In the interest of the humane treatment of wildlife - the Lincoln County Humane Society recommends co-existing with wildlife where ever possible. In some cases exclusion maybe a reasonable alternative.

Making a One-Way Door

**NOTE- it is important NOT to use a one-way door (or any kind of trap) where young wildlife are present. Trapping young will cause the young distress. This will create more of a problem if orphaned young die. **The Humane Society may lay charges if any animal is caused distress.**

Entry Point

1. Identify Entry Point

One Way

2. Close off other entrances

For animals that are living under your porch or house or in your attic, etc, such as: Skunks, Groundhogs & Raccoons, the use of a one-way door will often humanely correct the situation.
Once you have identified the entry point, as identified in the first photo, it is imperative that all other entry points are closed off. This can be done by putting dirt and-or gravel or rocks/patio stones over the alternative entrances/exits.

One Way

3. Make a one-way door

To make a one way door (as pictured) Your will need a piece of wood approximately 24 inches(wide) X 11 inches(high). (White and red piece)
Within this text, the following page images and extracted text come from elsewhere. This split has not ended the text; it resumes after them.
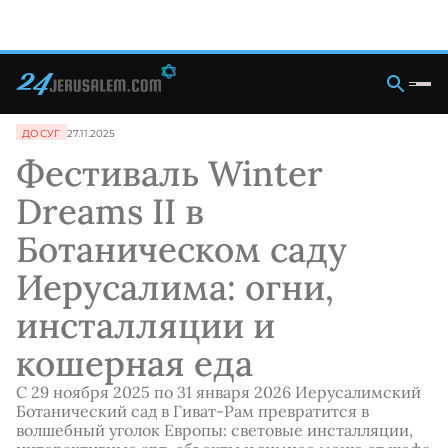
ДОСУГ
27.11.2025
Фестиваль Winter
Dreams II в
Ботаническом саду
Иерусалима: огни,
инсталляции и
кошерная еда
С 29 ноября 2025 по 31 января 2026 Иерусалимский
Ботанический сад в Гиват-Рам превратится в
волшебный уголок Европы: световые инсталляции,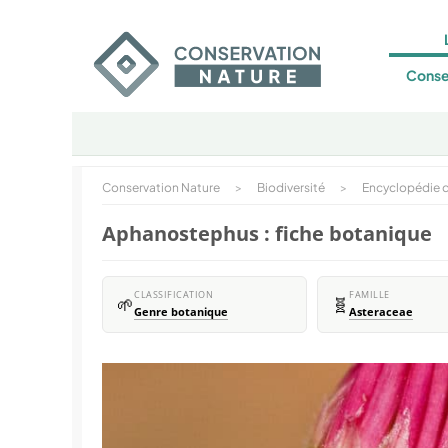
Conse
Conservation Nature
>
Biodiversité
>
Encyclopédie d
Aphanostephus : fiche botanique
CLASSIFICATION
FAMILLE
🌱
🧬
Genre botanique
Asteraceae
Cut the door (pictured in red) approximately 7inches X 7inches. On the bottom outside of the door you should have a piece of wood slightly larger than the door. (to keep it from going back through the opening & to provide weight to keep the door closed)

The hinge (pictured in yellow) must be bolted (or screwed) to the top on the outside.
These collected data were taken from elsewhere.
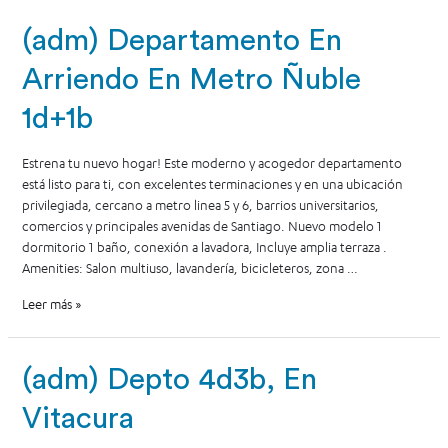
(adm) Departamento En
Arriendo En Metro Ñuble
1d+1b
Estrena tu nuevo hogar! Este moderno y acogedor departamento
está listo para ti, con excelentes terminaciones y en una ubicación
privilegiada, cercano a metro linea 5 y 6, barrios universitarios,
comercios y principales avenidas de Santiago. Nuevo modelo 1
dormitorio 1 baño, conexión a lavadora, Incluye amplia terraza .
Amenities: Salon multiuso, lavandería, bicicleteros, zona …
Leer más »
(adm) Depto 4d3b, En
Vitacura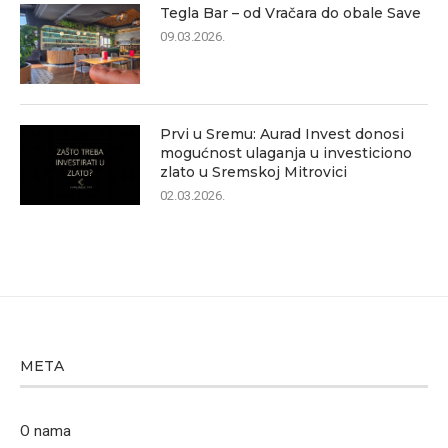
Tegla Bar – od Vračara do obale Save
09.03.2026.
Prvi u Sremu: Aurad Invest donosi
mogućnost ulaganja u investiciono
zlato u Sremskoj Mitrovici
02.03.2026.
META
O nama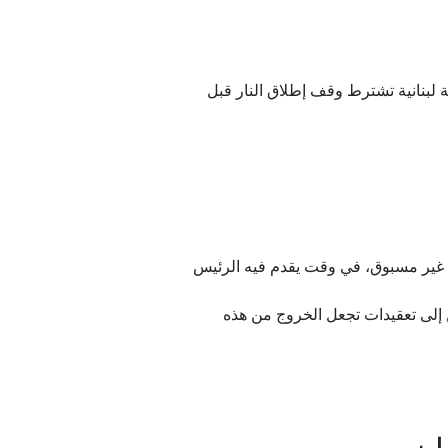
وجبهة لبنانية تشترط وقف إطلاق النار قبل
 غير مسبوق، في وقت يقدم فيه الرئيس
ن برنامج "من واشنطن "، مشيرين إلى تعقيدات تجعل الخروج من هذه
Angie Inserts on both sides

4. Angle inserts on both sides

The door should be angled with the bottom further out than the top. (See natural wood angled strips in photo.)

One Way

5. Dig out hole to fit door

Some digging may be required to place the one-way door securely in the opening.

One Way

6. Secure door into position

The one-way door must be secured to the house or steps, etc, with screws or rocks, dirt etc. It can remain in place for a week or so and the animals should be excluded by that time.

One Way

7. Make sure it opens

Make sure that the door opens and closes freely.

Once you are sure that all of the animals have left you can close the hole by filling it with dirt and rocks, etc. It is important to make sure that the hole is firmly filled to prevent reentry.

Note: a spring-loaded hinge may be required for Raccoons as they may be able to open the door. A larger door may also be required for larger Raccoons.